Plagiarism is something that you will hear talked about a lot on the International Pre-Master’s Programme, as it is something that we take very seriously. On the programme, we will be teaching you what plagiarism is, why you mustn’t do it, and how to avoid it.
Very basically, plagiarism is when you hand in a piece of work which is not completely your own, but which you are saying is your own. This may, for example, be an essay or presentation that someone else has corrected for you, or even written for you (this also includes translation software). It may be work that includes large sections copied from the internet or books written by other people but which you are pretending is your own work (perhaps by not telling your reader where these sections have come from). All of these are serious academic offences.

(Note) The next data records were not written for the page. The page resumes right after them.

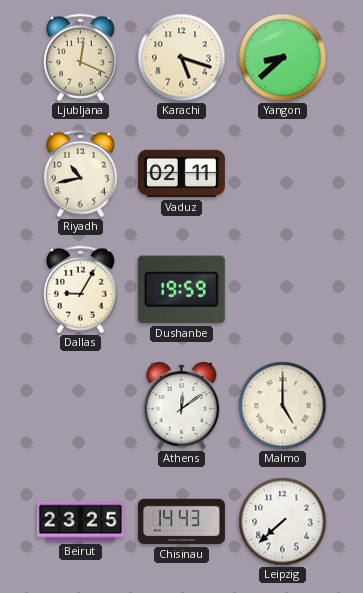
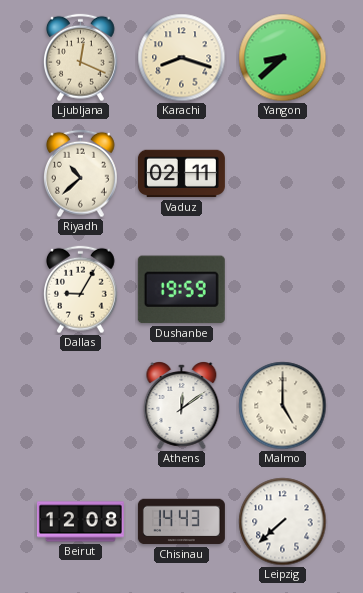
Karachi: 5:18 -> 8:18
Riyadh: 10:43 -> 10:38
Beirut: 23:25 -> 12:08
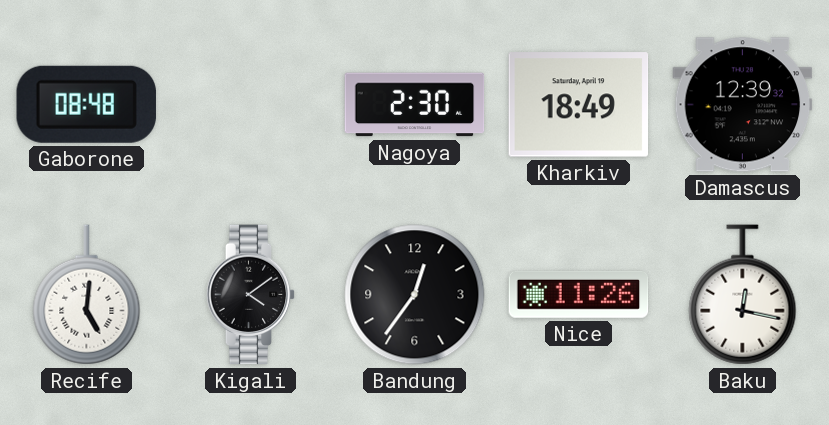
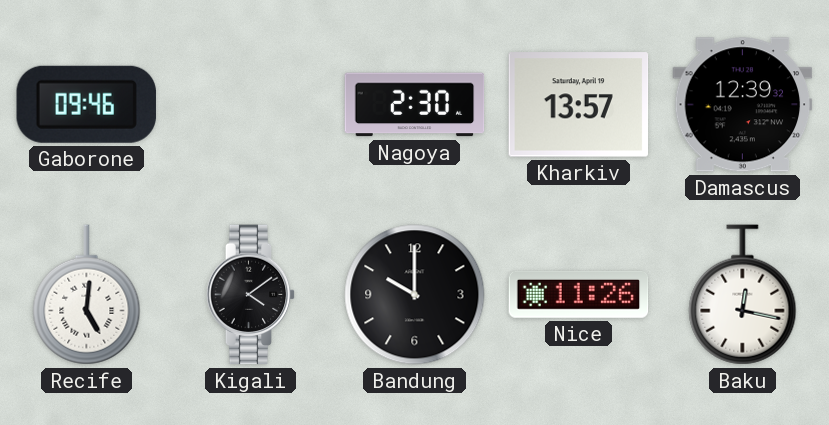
Gaborone: 08:48 -> 09:46
Kharkiv: 18:49 -> 13:57
Bandung: 12:36 -> 10:00
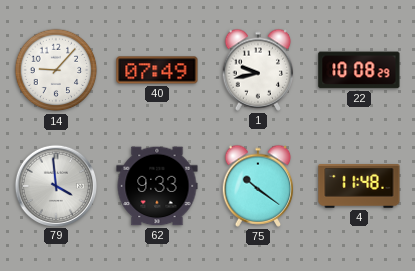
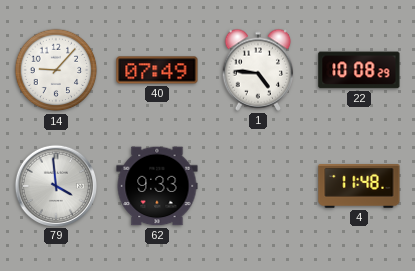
1: 9:43 -> 4:46
75: 10:21 -> none
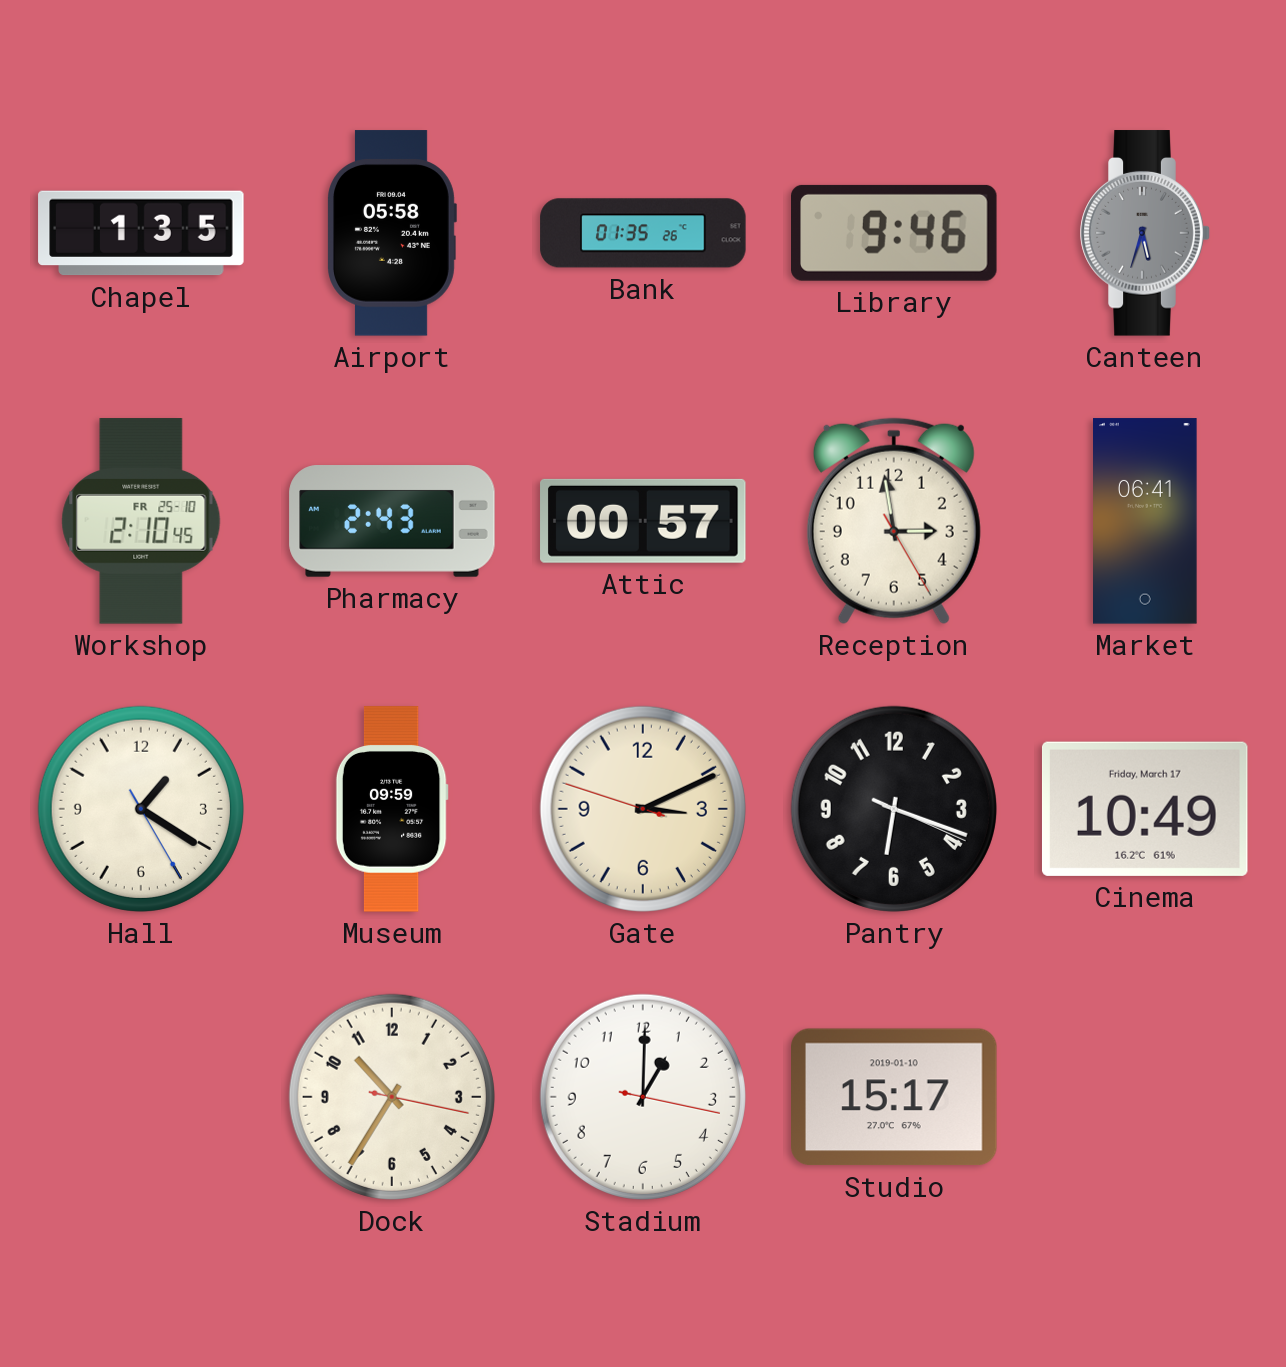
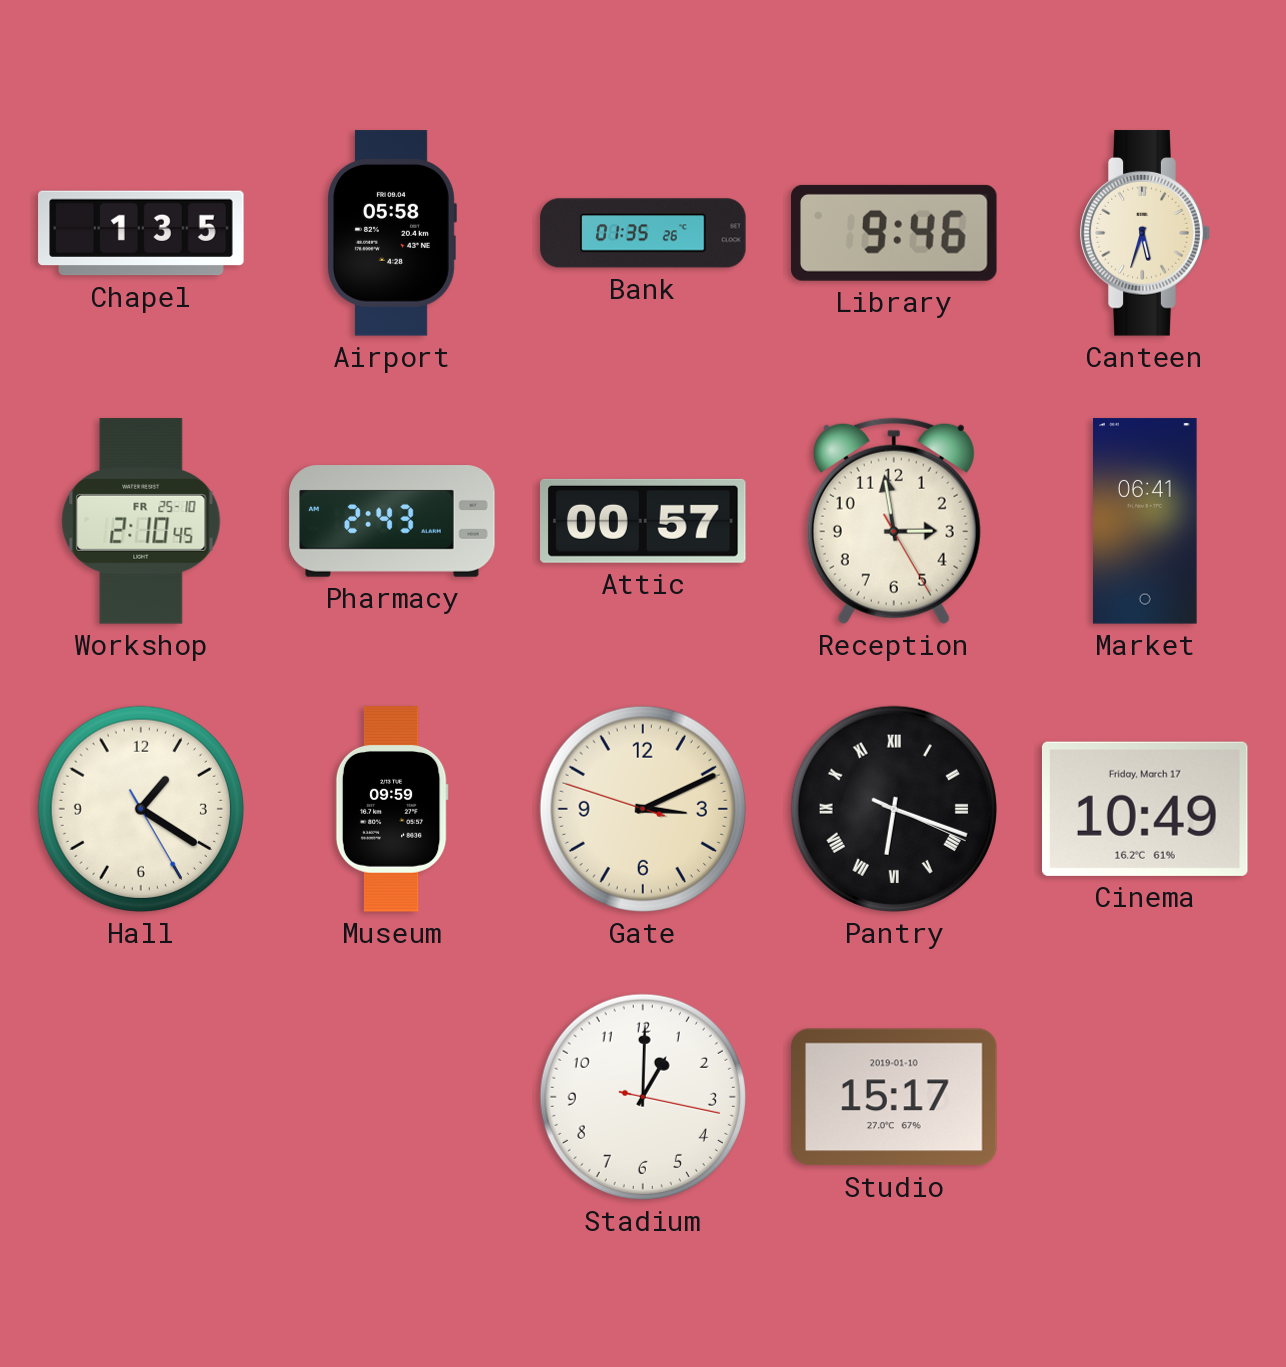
Canteen dial: grey -> cream
Pantry numerals: Arabic -> Roman
Dock: 10:35 -> none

You must also remember that a key goal of this programme is to improve your academic English skills. This is something to think about in terms of using proofreading. We do not accept or want you to rely on external services in the sense of getting someone to extensively correct you work for you. When you submit your academic assignments, we will check for plagiarism using software called Turnitin. Everybody has a very individual style of writing and your tutors will become very familiar with yours. When marking your assignments, they will therefore be able to detect very easily any work which is not your own.
At university you are expected to refer often to the articles, research and books you have read in your own writing, but these references to other people’s work must be used to support your own arguments, and not the other way around. Essays which include too many references (particularly quotations) can also be plagiarised if there is not enough of your own work or ideas.
International students (and indeed British students!) sometimes find it very difficult to express other people’s ideas in their own words, as a paraphrase or a summary, but it is one of the most important skills that you will have to acquire before starting on your degree programme next September. It is also a learned skill, and therefore one that you can certainly improve and develop with practice.
On this programme, you will be taught how to avoid plagiarism and how best to incorporate other people’s ideas into your own writing and in your own words. At the beginning of the programme we will ask you to do a ‘Plagiarism Awareness Task’ so that we can assess right at the beginning how much you actually know about plagiarism and the kind of help you need to develop your own referencing skills. You can find ‘Guidelines to Citing and Referencing’ in Appendix I to help you with this.
The College Statement on Plagiarism and a Plagiarism Declaration form can be found here. You must submit a signed ‘Plagiarism Declaration’ at the start of your studies which will cover all your work for that period.
The procedure for dealing with suspected plagiarism is as follows:
If a substantial amount of plagiarism in an assignment (see below for situations which may be considered plagiarism) is suspected, then the course coordinator will discuss the matter with the student and the examiner in question.
If the course coordinator then decides that there is no case to answer, the assignment will be returned to the examiner for marking (although poor referencing/sourcing may still mean that it loses a substantial amount of marks).
If, however, the plagiarism is prima facie minor plagiarism (i.e. that the amount of the suspect material amounts to less than 20% of the assignment), then, if this if this is the first time that this has occurred and the student admits that this is the case, the assignment will be awarded a mark of zero. The option to resubmit the work remains unchanged.
If this is not the first time, or the student does not admit that there is plagiarism in the document, then the matter will be referred the Director of Students and Education Support for formal proceedings under the college misconduct regulations.